# Graffiti-ing Nerite?



## joeinlondon (22 Oct 2008)

Has anyone had any experience of a zebra nerite (or similar species) leaving little white blobs all over the place?  In the previous incarnation of my tank I picked one up and within a few days these blobs appeared, and stopped appearing when the snail was removed.
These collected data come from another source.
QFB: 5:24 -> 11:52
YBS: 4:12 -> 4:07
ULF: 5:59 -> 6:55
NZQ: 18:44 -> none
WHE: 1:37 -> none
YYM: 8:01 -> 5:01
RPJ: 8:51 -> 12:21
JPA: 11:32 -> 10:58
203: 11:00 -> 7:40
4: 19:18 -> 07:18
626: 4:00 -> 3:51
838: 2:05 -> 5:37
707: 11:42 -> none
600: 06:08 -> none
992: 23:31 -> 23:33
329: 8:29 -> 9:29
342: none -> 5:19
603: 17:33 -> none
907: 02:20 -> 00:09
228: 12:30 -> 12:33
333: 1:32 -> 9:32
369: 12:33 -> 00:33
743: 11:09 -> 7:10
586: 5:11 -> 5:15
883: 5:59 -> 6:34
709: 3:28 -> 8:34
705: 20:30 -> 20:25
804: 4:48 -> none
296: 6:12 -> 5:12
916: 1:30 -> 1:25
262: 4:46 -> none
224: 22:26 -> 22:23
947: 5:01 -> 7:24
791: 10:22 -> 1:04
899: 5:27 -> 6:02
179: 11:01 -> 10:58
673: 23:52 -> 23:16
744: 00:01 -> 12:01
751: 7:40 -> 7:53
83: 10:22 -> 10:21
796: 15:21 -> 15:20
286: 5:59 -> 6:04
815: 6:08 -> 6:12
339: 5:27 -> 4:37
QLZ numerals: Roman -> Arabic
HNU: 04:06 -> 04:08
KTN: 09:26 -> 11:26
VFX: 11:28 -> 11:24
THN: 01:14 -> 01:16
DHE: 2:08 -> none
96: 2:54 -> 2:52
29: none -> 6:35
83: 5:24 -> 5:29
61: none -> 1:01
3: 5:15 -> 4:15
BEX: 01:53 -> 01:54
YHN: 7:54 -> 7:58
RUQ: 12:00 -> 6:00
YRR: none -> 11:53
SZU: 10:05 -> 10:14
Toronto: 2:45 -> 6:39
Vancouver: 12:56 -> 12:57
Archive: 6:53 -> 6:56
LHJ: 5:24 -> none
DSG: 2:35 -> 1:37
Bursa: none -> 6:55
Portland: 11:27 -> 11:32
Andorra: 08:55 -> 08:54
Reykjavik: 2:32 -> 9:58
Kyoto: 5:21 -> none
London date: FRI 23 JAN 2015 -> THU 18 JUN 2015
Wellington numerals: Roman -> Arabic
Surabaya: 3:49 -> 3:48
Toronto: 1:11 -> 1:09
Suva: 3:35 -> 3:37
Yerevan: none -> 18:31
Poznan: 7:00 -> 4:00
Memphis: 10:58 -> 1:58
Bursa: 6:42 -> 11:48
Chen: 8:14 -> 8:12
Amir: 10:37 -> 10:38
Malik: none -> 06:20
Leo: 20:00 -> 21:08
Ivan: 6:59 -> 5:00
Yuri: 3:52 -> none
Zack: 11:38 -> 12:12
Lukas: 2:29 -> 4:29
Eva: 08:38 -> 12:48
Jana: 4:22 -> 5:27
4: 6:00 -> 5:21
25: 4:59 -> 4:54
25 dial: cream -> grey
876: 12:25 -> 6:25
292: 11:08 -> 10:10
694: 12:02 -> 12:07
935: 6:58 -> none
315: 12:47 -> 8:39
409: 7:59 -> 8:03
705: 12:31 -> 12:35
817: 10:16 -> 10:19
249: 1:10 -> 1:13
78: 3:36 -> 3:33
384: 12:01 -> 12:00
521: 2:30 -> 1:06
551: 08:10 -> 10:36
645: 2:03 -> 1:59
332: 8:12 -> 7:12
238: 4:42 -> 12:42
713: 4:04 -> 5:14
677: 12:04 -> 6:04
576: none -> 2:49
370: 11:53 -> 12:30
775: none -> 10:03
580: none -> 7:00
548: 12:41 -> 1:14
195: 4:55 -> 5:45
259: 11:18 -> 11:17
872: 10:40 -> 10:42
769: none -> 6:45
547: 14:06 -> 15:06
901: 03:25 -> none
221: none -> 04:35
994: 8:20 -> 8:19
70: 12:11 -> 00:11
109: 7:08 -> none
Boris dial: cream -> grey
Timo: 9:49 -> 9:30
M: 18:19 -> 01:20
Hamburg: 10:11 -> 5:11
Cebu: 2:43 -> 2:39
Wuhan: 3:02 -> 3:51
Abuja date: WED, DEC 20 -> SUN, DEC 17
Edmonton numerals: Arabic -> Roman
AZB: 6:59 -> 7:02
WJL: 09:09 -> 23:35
I don't have any pictures I'm afraid but the blobs were about 2-3mm across, rounded, oval, and a sort of transluscent to opaque white.  They are very difficult to remove - in fact the tank in question, half a year on and with a complete strip-down in between, still has a few on the back glass that I didn't get off completely.

I'd like to add a nerite to a different tank but am worried about similar vandalism.  Were these blobs its faeces?  Its eggs (unlikely in a soft-water tank I would have thought)?

Thanks

Joe


----------



## Joecoral (22 Oct 2008)

sounds like eggs to me


----------



## joeinlondon (22 Oct 2008)

So if it lays eggs in your tank you're Kilroy Silked - 'cos they won't hatch and just calcify into eyesores perhaps...


----------



## GreenNeedle (22 Oct 2008)

Sounds a lot like limpet snails which appear from nowhere in my tank every now and again for a week or two before disappearing as quickly as they appeared!!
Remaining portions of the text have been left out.